Students are all perpetual friends of proximity.  At a gap of six to eight months they have little to catch up on, because they've been at school.

But the drop-out is in dangerous waters, successively sinking fast from the calming graces of friends embraces.  Acquaintences faces fade, shuffle into a deck of images.  People shrink into ideas or names, names which only drain from your jittery memory in dreamy overwhelming swarms.  And the legitimate fear screams from every waking moment that though you are thinking of them, they are not thinking of you.

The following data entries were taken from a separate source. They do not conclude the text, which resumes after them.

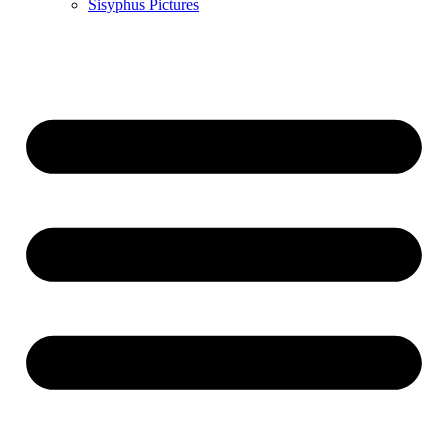
Sisyphus Pictures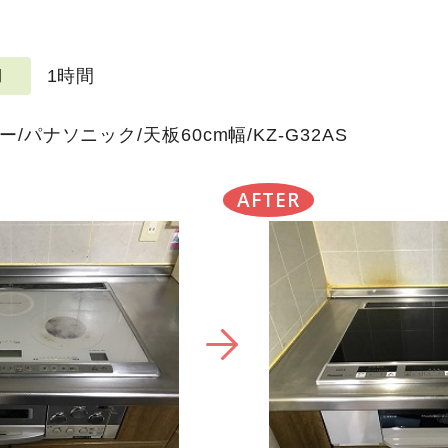
1時間
期
/パナソニック/天板60cm幅/KZ-G32AS
AFTER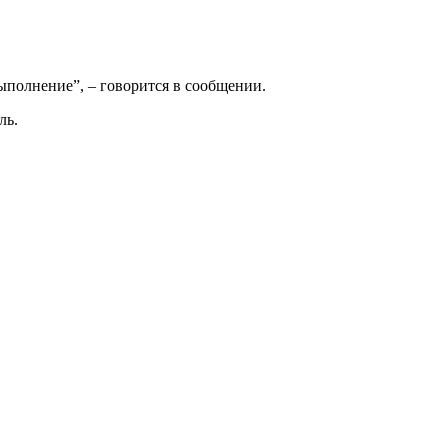
ыполнение”, – говорится в сообщении.
ль.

It forces you to remain vigilant in your pursuit of accustomhood.  Purposefully pursue palaver to cultivate trust, intimacy, which left unguarded cowers into insufficient assumptions that understandings remain where there is only a once shared common experience.

This weekend when 
she called me and 
said she would be in town I took a sharp breath 
----and jumped against those suddenly loosened memories, falling in shards all around me.
 

Her golden hair offered a glimpse into a harbor of bliss, another world I have no longer been living in.
She looked great, like a statue or a painting, and her endless eyes fired with recognition beyond words when she met me at my new address.

Me, still wearing the masks.  The artist.  The muscian.  The writer.  The bohemian who is supposed to be kind of worn at the corners of his soul.  I really am worn, but that's not due to artistic integrity or years of tortured insights compromised at the hands of others, no it is only the simple sadness of living daily with the knowledge that I could be comforted by her slender soft limbs were it not for my failings.  My  physical appearance is a camoflage, I make myself appear educated although I am not.  But she thinks I am disguised as an artist, none the wiser.

"How are you?"
"You look fabulous!"
"How have you been?"
"Better now, seeing you again."


Jealous man looking on, watching from afar wishing he could hug the pretty girl.  Wishing he were me.  
What does he see?

Two vacant figures betting against time, hoping for the endless day, confiding brief affectations of those old knowing intimacies to win back the merit of closeness.  Concave and convex, our souls once again find their borders and reinstate their old framework.  My shamed regret.  Her step-out into the world grasping for the guiding safe hand of a brief friend renewed.  The gamble paid off.

I am in orbit.  The birdsong beams from trees in an unbeaten review.  Today the sun smiles on me.  We walk and catch up and the world once again spins on its axis sing-song and carefree.

It's only a story because it's happening now.  In three to five years even the school-kids who played by the rules will be forced to come to terms with their own smudged familiarities.  Our lifestyles are mannered around ourselves and we let everyone else pass by the wayside, slide across our eyes in the effervescent pursuit of careers, relationships, possessions; things.  People; anyone who ever lived, so inscrutabley superior and tried by the corrosions of time.
It's only worth mentioning now because I am so young and this should be a non-issue.  But here we are.  Fighting fate walking against wind, hand in hand again on this fateful day.